Every time I read Richard Wright’s ‘Black Boy’, I wished it was fiction; fiction because ‘Black Boy’ is not a pretty book. This reality told from the eye of a teenage black boy was too disturbing to grasp as real. Perhaps this makes it a very important book especially for us to reflect back on how far we have come with the politics of colour  smearing the wind-shield of our lives, one generation to the other.

richard wright

Pics from http://www.haroldshull.com/id19.html

Recently, I have tried to map below in the language of the writer, scenes, incidence and thoughts that chiselled Richard Wright from being a victim of racism to being a racist himself. I now wonder; if Richard Wright were to do the book ‘Black Boy’ today, would the fabric of his story be much different?

 At last we were at the railroad station with our bags, waiting for the train that would  take us to Arkansas; and for the first time I noticed there  were two lines of people at the ticket window, a “white” line and a “black” line.  During my visit at Granny’s, a sense of the two races had been born in me with a sharp concreteness that would never die until I died. When I boarded the train, I was aware that we Negroes were in one part of the train and the whites were in another…  

I had begun to notice that my mother became irritated when I questioned her about whites and blacks and I could not understand it. I wanted to understand these two sets of people who lived side by side and never touched it seems, except in violence. When my mother told me that the “white” man was not the father of the “black” boy, was no kin to him at all, I was puzzled. “Then why did the ‘white’ man whip the ‘black’ boy I asked mother…

Uncle Hoskins had simply been plucked from our midst and we , figuratively had fallen on our faces to avoid looking into that white-hot face of terror that we knew loomed somewhere above us…Uncle Hoskins had been killed by whites who had long coveted his flourishing liquor business… A dread of white people now came to live permanently in my feelings and imagination. Nothing challenged the totality of personality so much as this pressure of hate and threat that stemmed from the invisible whites…I had never in my life been abused by whites, but I had already become as conditioned to their existence as though I had been the victim of a thousand lynching…

One evening, I heard a tale that rendered me sleepless for nights. It was of a Negro woman whose husband had been seized and killed by a mob. It was claimed that the woman vowed she would avenge her husband’s death and she took a shot gun, wrapped it in a sheet, and went humbly to the whites, pleading that she was granted permission to come to the side of her dead husband while the whites, silent and armed looked on. The woman, so went the story, knelt and prayed, then proceeded to unwrap the sheet; and before the white men realised what was happening, she had taken the gun from the sheet and had slain four of them, shooting at them from her knees….

Black boy

Pics from http://app.studysync.com/RichardWright

I had already grown to feel that there existed men against whom I was powerless, men who could violate my life at will. I resolved that I would emulate the black woman if I were faced with a white mob; I would conceal a weapon, pretend that I had been crushed by the wrong done to one of my loved ones; then, just when they thought I had accepted their cruelty as law over my life, I would let go with my gun and kill as many of them as possible before they killed me. The story of the woman’s deception gave form and meaning to confused defensive feelings that had long been sleeping in me.

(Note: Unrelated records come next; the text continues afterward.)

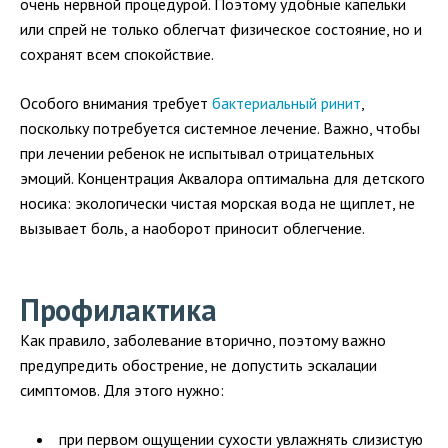
очень нервной процедурой. Поэтому удобные капельки
или спрей не только облегчат физическое состояние, но и
сохранят всем спокойствие.
Особого внимания требует
бактериальный ринит
,
поскольку потребуется системное лечение. Важно, чтобы
при лечении ребенок не испытывал отрицательных
эмоций. Концентрация Аквалора оптимальна для детского
носика: экологически чистая морская вода не щиплет, не
вызывает боль, а наоборот приносит облегчение.
Профилактика
Как правило, заболевание вторично, поэтому важно
предупредить обострение, не допустить эскалации
симптомов. Для этого нужно:
при первом ощущении сухости увлажнять слизистую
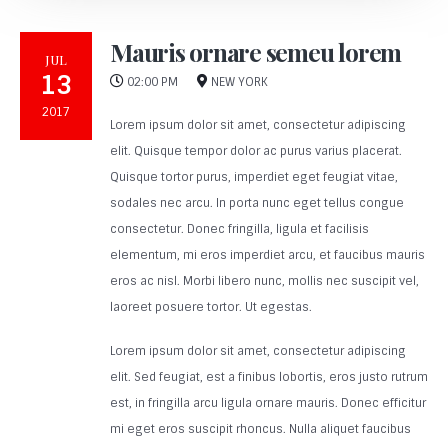
Mauris ornare semeu lorem
JUL
13
02:00 PM
NEW YORK
2017
Lorem ipsum dolor sit amet, consectetur adipiscing
elit. Quisque tempor dolor ac purus varius placerat.
Quisque tortor purus, imperdiet eget feugiat vitae,
sodales nec arcu. In porta nunc eget tellus congue
consectetur. Donec fringilla, ligula et facilisis
elementum, mi eros imperdiet arcu, et faucibus mauris
eros ac nisl. Morbi libero nunc, mollis nec suscipit vel,
laoreet posuere tortor. Ut egestas.
Lorem ipsum dolor sit amet, consectetur adipiscing
elit. Sed feugiat, est a finibus lobortis, eros justo rutrum
est, in fringilla arcu ligula ornare mauris. Donec efficitur
mi eget eros suscipit rhoncus. Nulla aliquet faucibus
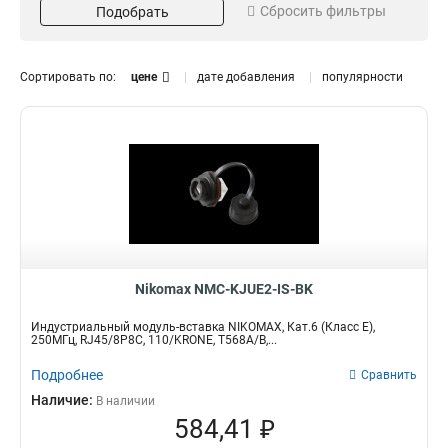
Сбросить фильтры
Подобрать
Тип IDC контактов
Схема разводки
110/KRONE
T568A/B
4
4
Полоса пропускания, МГц
Сортировать по:
цене
дате добавления
популярности
250МГц
4
Nikomax NMC-KJUE2-IS-BK
Индустриальный модуль-вставка NIKOMAX, Кат.6 (Класс E),
250МГц, RJ45/8P8C, 110/KRONE, T568A/B,...
Подробнее
Сравнить
Наличие:
В наличии
584,41 ₽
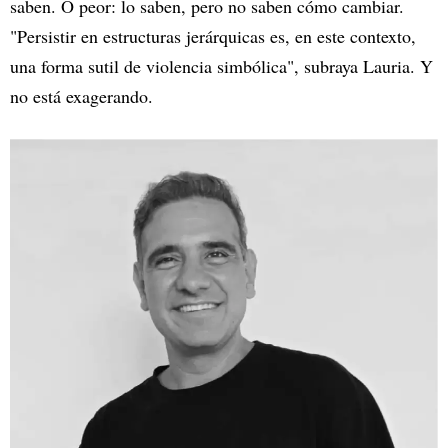
saben. O peor: lo saben, pero no saben cómo cambiar.
"Persistir en estructuras jerárquicas es, en este contexto,
una forma sutil de violencia simbólica", subraya Lauria. Y
no está exagerando.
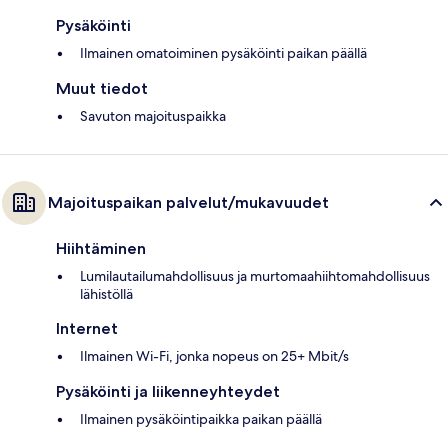
Pysäköinti
Ilmainen omatoiminen pysäköinti paikan päällä
Muut tiedot
Savuton majoituspaikka
Majoituspaikan palvelut/mukavuudet
Hiihtäminen
Lumilautailumahdollisuus ja murtomaahiihtomahdollisuus
lähistöllä
Internet
Ilmainen Wi-Fi, jonka nopeus on 25+ Mbit/s
Pysäköinti ja liikenneyhteydet
Ilmainen pysäköintipaikka paikan päällä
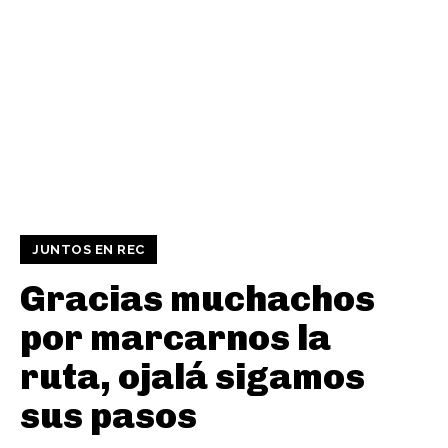
JUNTOS EN REC
Gracias muchachos
por marcarnos la
ruta, ojalá sigamos
sus pasos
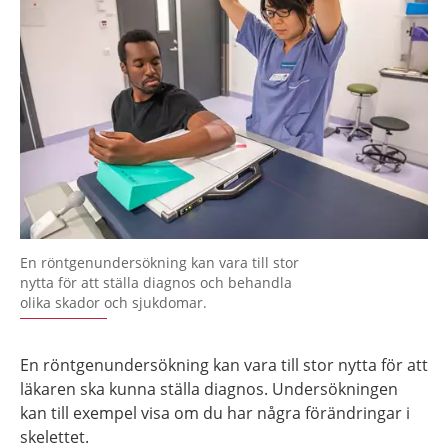
En röntgenundersökning kan vara till stor
nytta för att ställa diagnos och behandla
olika skador och sjukdomar.
En röntgenundersökning kan vara till stor nytta för att
läkaren ska kunna ställa diagnos. Undersökningen
kan till exempel visa om du har några förändringar i
skelettet.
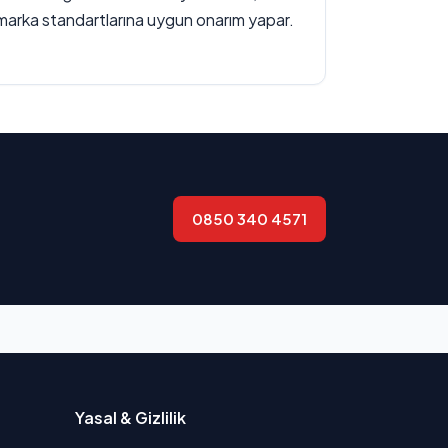
marka standartlarına uygun onarım yapar.
0850 340 4571
Yasal & Gizlilik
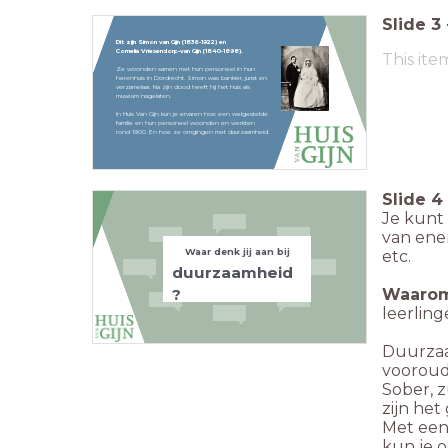
Slide
3
Dit zijn Simon van Gijn (1836-1922) en
Cornelia Vriesendorp-van Gijn (1840-1898).
This ite
Ze woonden samen met hun personeel in hun
herenhuis in Dordrecht. Simon was bankier, jurist en
verzamelaar. Na zijn dood heeft hij het huis als
museum nagelaten.
In Huis Van Gijn kun je ervaren hoe een welgestelde
familie en hun personeel woonden en werkten
rond 1900. En hoe ze omgingen met duurzaamheid.
Slide
4
Je kunt
van ene
Waar denk jij aan bij
etc.
duurzaamheid
?
Waarom
leerlin
Duurzaa
vooroude
Sober, 
zijn he
Met een
kun je o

‘Why are they so many black men wearing stripes?’…

“Man, what makes white folks so mean?”

“Whenever I see one I spit.” Emotional Rejection of whites.

“Man, ain’t they ugly?” Increased emotional rejection.

“Man, you ever get right close to a white man; close enough to smell ‘im?”… “They say we stink. But my Ma says white folks smell like dead folks.” Wishing the enemy was dead.

“Niggers smell of sweat. But white folks smell all the time.” The enemy is an animal to be killed on sight.

‘Whenever I thought of the essential bleakness of black life in America, I knew that Negroes had never been allowed to catch the full spirit of Western civilisation, that they lived somehow in it but not of it.’

‘The white boys and the black boys, began to play our traditional racial roles as though we had been born to them, as though it was in our blood, as though they were guided by instinct. … The roundhouse was the racial boundary of the neighbourhood… whenever we caught a white boy on our side we stoned him; if we strayed to their side, they stoned us. Our battles were really bloody …All the frightful descriptions we had heard about each other, all the violent expressions of hate and hostility that had seeped into us from our surroundings, came now to the  surface to guide our actions.

Flipping the pages of this harrowing bildungsroman of Richard Wright written in 1945, am checking the similarities and differences between his time and now. In the quickening events of civil unrest in Ferguson, in the unnecessary killing of young black boys, I can’t help but  observe that the similarities of most black boys in America of today are more numerous , more real and more important than any difference there is with this author’s time.  I suppose if Richard were to write today, he will also ask, ‘why was 17yrs old Trayvon Martin shot, why did Michael brown the 18yrs old boy deserve six bullets’?

In the end, racism is not natural; it begins with the social injection of systemic hatred.  As this emotional and intellectually crippling racial war continues to bloom, we must remember that we all, whether white or black, will be casualties.